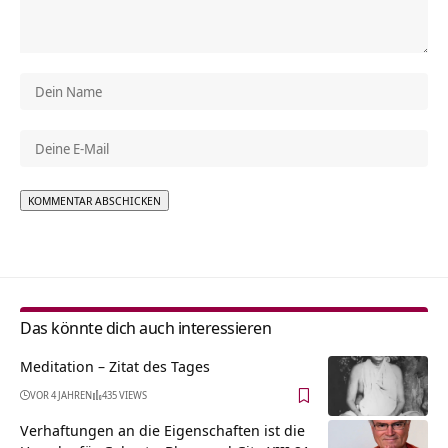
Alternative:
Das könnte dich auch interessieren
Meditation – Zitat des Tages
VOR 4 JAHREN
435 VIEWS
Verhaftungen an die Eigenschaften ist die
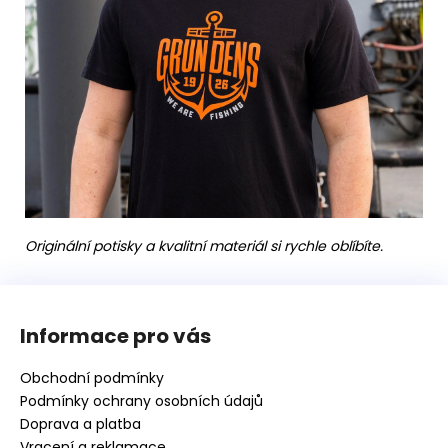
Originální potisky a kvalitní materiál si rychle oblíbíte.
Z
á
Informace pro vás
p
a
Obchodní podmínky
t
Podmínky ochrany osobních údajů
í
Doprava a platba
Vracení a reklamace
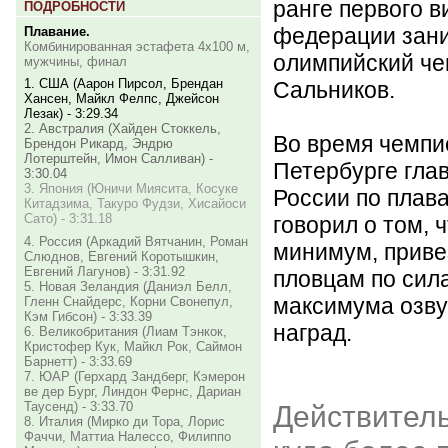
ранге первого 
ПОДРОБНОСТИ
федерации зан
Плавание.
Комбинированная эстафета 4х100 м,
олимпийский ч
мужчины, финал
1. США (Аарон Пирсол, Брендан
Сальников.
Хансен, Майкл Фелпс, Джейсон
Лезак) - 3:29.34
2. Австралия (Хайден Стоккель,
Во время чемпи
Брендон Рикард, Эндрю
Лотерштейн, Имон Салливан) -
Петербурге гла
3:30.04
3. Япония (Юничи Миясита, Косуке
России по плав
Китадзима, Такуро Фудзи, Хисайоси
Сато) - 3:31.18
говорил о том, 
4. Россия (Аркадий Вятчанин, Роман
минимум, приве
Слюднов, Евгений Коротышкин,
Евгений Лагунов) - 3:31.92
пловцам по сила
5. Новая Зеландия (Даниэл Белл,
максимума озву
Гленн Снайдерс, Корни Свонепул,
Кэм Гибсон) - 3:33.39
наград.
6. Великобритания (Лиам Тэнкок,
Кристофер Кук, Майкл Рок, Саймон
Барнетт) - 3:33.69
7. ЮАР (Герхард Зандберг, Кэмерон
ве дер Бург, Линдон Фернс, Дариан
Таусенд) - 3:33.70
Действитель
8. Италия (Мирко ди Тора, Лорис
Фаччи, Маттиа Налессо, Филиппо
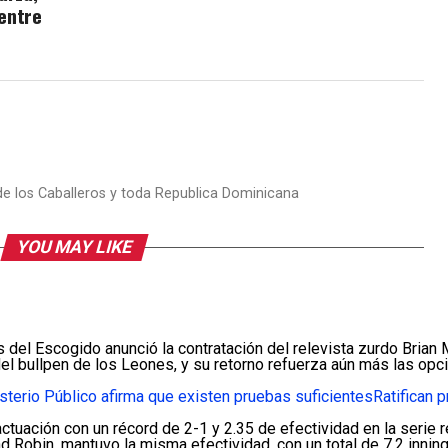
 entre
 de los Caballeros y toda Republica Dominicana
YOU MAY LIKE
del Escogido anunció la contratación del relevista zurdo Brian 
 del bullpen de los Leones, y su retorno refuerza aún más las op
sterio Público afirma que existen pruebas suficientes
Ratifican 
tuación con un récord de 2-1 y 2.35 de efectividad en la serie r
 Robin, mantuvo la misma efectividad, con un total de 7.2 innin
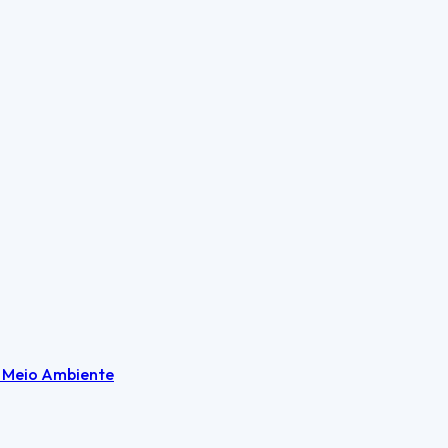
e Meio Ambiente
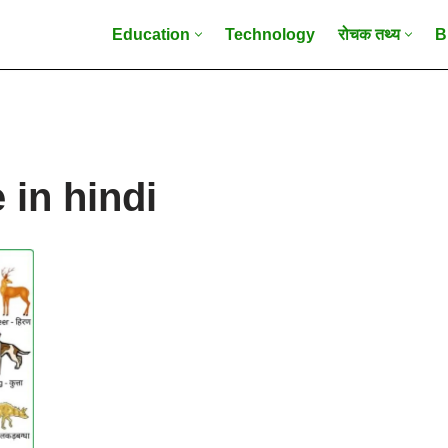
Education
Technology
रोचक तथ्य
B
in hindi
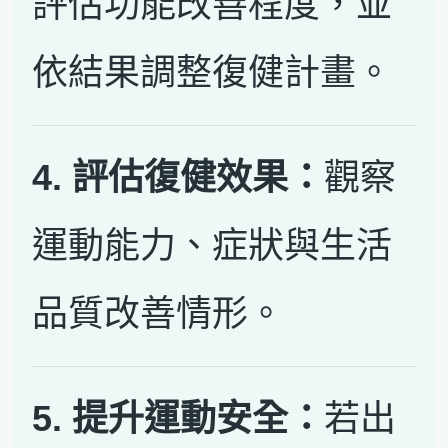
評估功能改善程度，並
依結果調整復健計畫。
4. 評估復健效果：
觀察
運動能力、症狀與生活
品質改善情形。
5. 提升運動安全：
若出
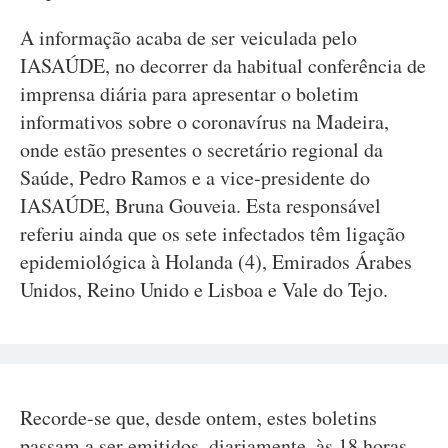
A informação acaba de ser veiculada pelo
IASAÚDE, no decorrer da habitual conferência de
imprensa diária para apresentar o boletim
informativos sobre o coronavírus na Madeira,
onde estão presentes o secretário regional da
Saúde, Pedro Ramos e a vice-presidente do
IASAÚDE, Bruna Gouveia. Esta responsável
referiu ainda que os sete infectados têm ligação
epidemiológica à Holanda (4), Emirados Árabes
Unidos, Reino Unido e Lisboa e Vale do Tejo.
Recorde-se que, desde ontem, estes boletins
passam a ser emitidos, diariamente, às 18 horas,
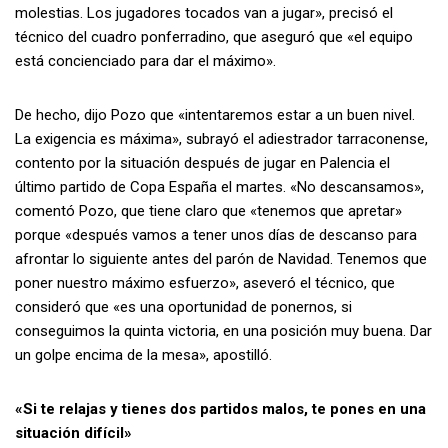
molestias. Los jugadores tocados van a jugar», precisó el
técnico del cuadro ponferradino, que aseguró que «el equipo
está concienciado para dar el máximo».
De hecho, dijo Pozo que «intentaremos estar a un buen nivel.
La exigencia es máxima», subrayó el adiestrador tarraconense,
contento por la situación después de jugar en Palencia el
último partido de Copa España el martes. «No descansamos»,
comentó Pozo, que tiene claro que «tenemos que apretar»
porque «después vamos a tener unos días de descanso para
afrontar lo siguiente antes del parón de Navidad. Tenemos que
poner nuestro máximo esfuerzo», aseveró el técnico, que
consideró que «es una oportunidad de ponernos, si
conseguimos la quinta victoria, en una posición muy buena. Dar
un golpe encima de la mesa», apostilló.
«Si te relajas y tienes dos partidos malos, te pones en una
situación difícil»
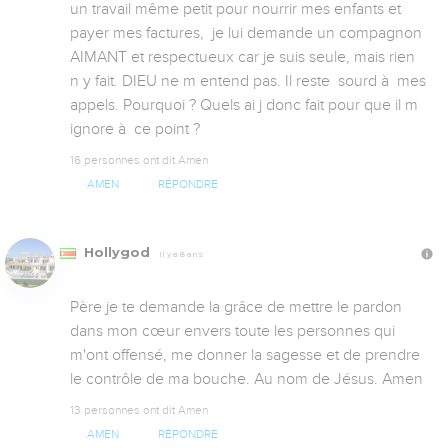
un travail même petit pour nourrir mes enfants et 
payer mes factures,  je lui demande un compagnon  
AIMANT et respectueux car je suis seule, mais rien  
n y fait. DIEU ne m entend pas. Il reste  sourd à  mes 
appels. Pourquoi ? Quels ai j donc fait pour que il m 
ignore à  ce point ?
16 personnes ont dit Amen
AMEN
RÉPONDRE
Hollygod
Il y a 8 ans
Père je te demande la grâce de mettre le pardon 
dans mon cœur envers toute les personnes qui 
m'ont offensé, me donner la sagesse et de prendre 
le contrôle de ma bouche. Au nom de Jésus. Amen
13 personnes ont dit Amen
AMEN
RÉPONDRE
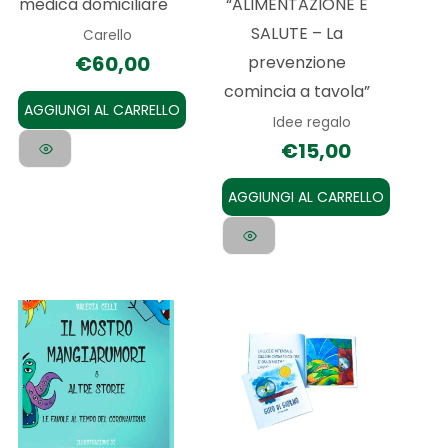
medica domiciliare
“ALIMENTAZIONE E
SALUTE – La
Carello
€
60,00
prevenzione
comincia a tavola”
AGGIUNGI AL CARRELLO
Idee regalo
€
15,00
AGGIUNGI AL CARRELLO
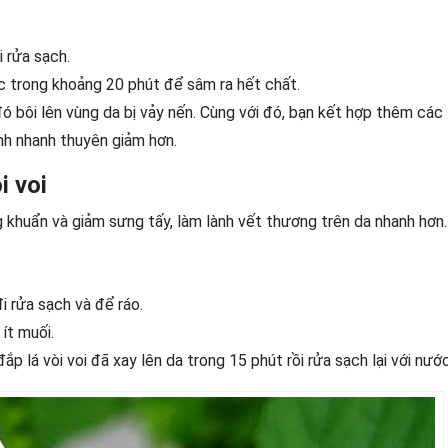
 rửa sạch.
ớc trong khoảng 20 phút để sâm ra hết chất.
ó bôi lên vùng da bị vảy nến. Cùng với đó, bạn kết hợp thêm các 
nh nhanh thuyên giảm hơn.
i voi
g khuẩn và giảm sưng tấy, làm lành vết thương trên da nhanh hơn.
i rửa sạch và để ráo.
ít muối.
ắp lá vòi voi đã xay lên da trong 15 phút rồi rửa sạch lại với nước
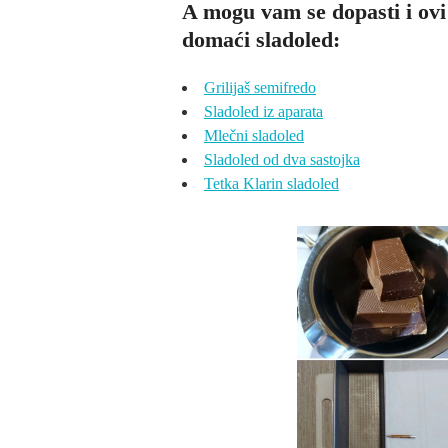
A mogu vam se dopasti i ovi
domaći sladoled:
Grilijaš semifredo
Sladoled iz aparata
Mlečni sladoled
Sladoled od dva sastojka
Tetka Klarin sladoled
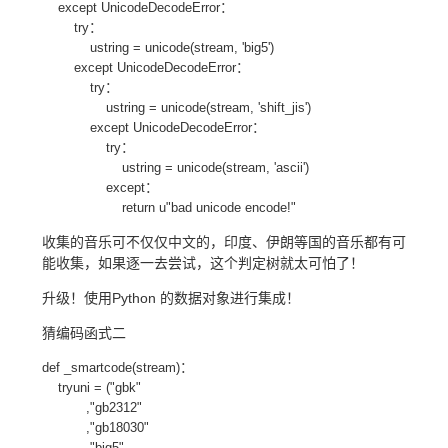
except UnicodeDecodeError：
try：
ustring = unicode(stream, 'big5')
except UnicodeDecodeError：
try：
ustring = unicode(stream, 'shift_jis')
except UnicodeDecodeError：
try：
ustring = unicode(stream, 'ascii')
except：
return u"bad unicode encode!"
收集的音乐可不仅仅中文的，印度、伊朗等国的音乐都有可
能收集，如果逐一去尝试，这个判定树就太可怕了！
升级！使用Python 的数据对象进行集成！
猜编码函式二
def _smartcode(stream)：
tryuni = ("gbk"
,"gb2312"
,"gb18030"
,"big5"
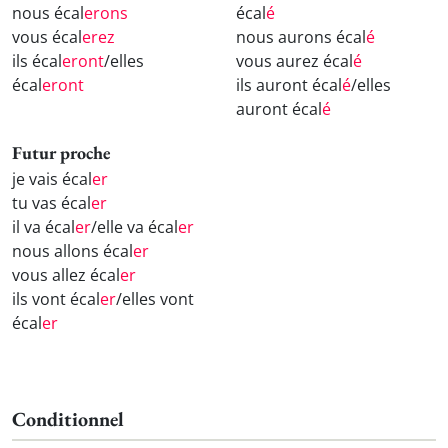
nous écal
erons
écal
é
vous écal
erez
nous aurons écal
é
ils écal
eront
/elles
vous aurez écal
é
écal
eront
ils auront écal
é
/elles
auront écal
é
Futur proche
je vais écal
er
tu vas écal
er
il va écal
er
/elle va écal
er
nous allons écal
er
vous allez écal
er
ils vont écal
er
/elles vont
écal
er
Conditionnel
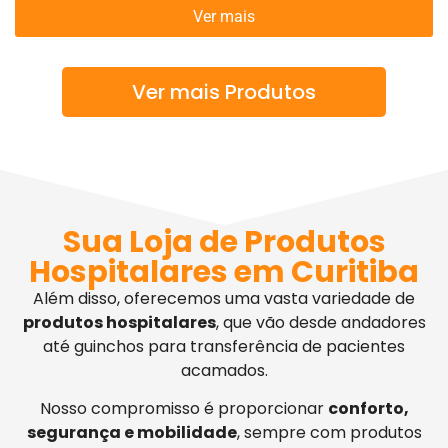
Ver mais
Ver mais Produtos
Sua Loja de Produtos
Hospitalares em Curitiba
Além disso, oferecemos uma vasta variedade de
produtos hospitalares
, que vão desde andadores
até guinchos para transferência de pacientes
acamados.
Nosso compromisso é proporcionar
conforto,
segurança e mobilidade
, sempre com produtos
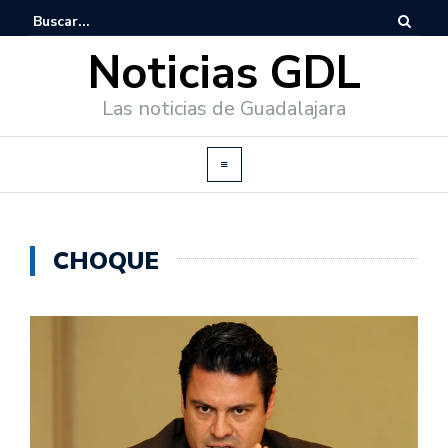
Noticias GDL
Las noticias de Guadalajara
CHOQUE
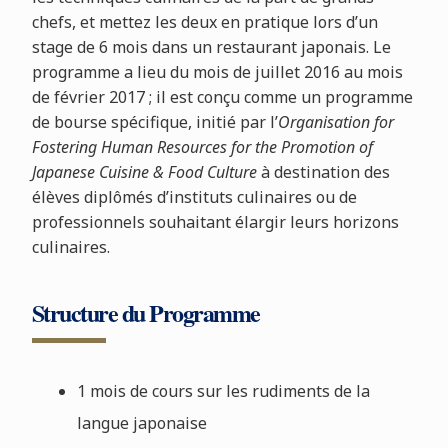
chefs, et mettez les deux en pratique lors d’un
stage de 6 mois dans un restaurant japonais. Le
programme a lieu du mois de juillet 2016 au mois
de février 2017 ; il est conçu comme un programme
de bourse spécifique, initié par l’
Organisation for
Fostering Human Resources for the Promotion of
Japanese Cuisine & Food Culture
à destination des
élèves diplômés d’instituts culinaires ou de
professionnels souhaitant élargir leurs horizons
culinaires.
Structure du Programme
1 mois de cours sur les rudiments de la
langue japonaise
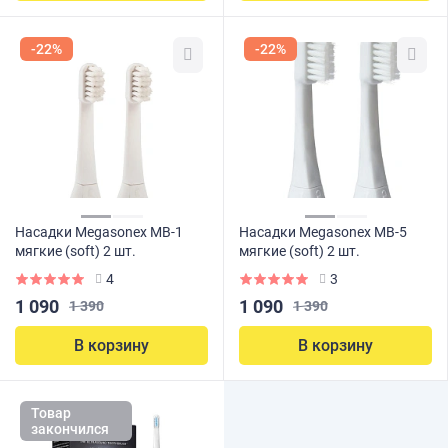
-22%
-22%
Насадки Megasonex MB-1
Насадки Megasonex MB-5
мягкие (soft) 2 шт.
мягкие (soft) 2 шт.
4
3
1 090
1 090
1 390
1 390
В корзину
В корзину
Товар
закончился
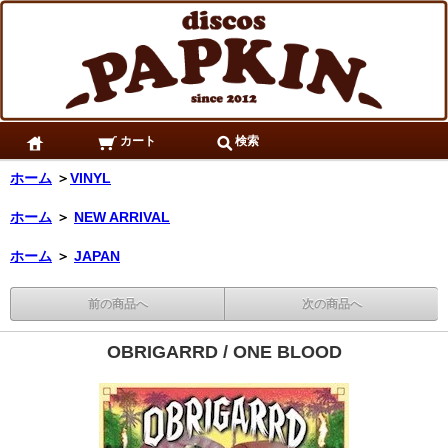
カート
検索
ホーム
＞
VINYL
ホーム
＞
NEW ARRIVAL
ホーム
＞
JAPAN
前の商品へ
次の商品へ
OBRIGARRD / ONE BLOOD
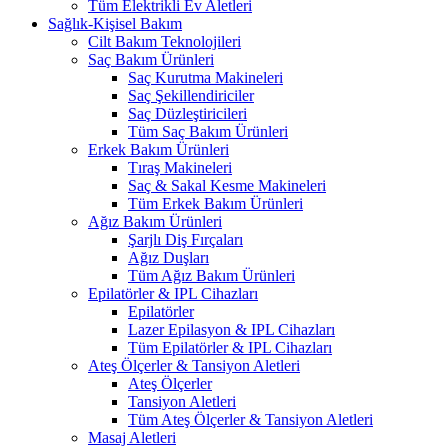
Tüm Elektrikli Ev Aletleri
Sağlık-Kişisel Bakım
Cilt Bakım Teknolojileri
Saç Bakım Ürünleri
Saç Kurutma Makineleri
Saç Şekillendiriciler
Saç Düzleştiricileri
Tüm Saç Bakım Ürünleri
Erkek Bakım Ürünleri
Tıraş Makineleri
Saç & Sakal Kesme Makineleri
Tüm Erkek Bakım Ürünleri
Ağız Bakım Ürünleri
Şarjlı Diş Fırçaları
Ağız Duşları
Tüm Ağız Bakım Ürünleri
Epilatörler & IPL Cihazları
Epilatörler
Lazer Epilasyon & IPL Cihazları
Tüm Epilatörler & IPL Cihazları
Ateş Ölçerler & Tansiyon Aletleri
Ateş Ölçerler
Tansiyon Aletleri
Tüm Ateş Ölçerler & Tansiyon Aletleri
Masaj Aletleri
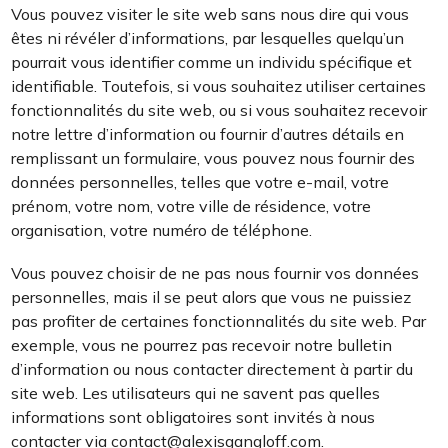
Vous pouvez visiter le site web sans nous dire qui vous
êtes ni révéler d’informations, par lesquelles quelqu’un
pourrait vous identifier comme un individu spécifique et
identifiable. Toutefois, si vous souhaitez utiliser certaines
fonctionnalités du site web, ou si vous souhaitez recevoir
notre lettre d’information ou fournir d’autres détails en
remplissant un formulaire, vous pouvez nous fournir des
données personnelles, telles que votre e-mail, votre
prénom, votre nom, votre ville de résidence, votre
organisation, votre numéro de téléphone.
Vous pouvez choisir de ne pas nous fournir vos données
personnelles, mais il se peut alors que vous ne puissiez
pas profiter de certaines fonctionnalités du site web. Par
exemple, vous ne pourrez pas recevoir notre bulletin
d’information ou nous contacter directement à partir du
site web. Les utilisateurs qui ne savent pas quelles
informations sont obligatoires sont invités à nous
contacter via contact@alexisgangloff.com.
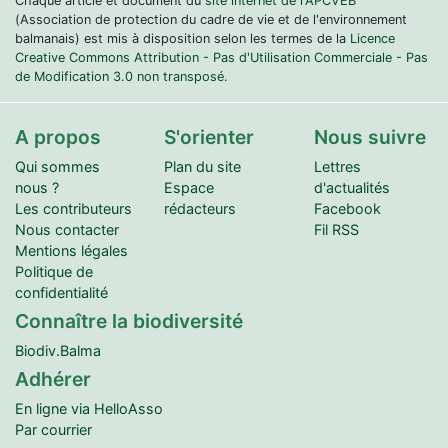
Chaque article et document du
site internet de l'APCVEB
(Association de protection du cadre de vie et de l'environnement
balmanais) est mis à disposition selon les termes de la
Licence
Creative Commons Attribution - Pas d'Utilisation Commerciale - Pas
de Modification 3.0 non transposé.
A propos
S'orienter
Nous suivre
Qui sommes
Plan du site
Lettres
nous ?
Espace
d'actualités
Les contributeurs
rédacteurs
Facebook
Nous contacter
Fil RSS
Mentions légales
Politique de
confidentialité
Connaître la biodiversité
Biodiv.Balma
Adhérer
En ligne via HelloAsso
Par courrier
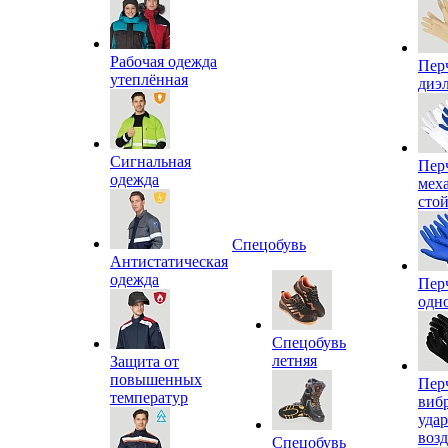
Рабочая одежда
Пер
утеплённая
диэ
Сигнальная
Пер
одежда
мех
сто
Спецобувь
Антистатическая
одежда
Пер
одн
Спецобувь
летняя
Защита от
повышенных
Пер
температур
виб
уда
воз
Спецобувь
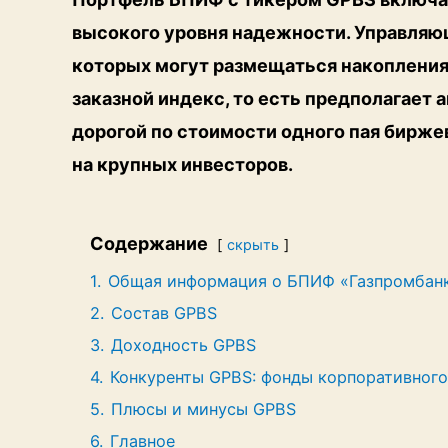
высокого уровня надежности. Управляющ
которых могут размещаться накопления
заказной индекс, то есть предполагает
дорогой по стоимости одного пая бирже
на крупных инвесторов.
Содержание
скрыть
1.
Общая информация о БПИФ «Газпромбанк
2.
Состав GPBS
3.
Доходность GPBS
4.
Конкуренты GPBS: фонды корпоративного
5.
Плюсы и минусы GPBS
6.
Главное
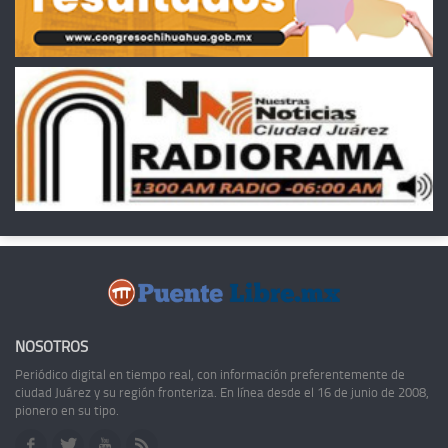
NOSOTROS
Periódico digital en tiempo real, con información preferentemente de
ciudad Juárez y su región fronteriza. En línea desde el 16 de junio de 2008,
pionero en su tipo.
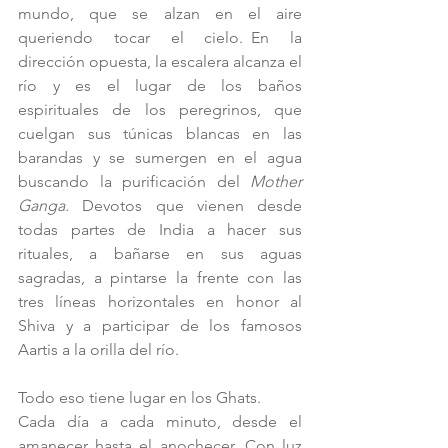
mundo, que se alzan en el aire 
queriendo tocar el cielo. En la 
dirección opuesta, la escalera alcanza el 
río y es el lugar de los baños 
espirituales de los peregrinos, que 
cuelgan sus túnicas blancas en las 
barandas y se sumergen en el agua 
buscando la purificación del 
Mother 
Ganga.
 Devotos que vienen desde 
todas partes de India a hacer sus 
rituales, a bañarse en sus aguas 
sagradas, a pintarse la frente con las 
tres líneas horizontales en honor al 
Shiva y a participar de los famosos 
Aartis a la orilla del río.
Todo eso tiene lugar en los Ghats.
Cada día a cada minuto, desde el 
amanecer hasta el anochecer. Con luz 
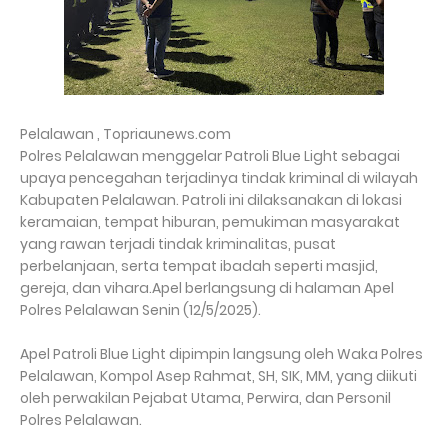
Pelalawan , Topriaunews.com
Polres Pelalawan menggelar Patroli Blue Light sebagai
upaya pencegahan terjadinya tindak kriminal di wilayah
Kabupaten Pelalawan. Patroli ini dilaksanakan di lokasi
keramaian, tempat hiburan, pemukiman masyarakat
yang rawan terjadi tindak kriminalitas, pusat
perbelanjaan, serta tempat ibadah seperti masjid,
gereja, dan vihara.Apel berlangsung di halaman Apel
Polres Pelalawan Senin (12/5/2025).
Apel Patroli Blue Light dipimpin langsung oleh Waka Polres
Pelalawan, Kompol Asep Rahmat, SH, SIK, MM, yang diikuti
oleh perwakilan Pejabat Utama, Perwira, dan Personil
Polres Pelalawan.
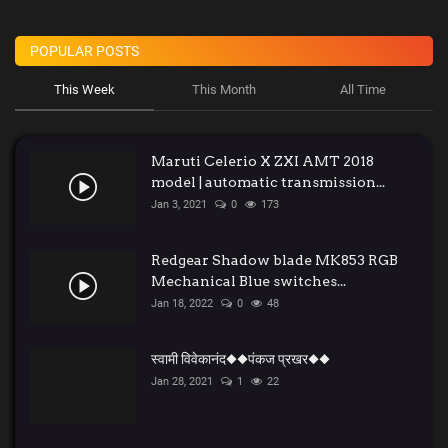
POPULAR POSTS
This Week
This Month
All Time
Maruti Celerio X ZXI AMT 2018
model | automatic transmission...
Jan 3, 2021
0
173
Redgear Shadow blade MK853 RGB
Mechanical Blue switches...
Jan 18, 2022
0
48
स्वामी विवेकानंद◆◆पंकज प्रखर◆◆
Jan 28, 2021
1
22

........

Find the string "demande" in the data. Report each line it appears in.

EXERCISE OUTPUT:
payer mes factures,  je lui demande un compagnon  
Père je te demande la grâce de mettre le pardon 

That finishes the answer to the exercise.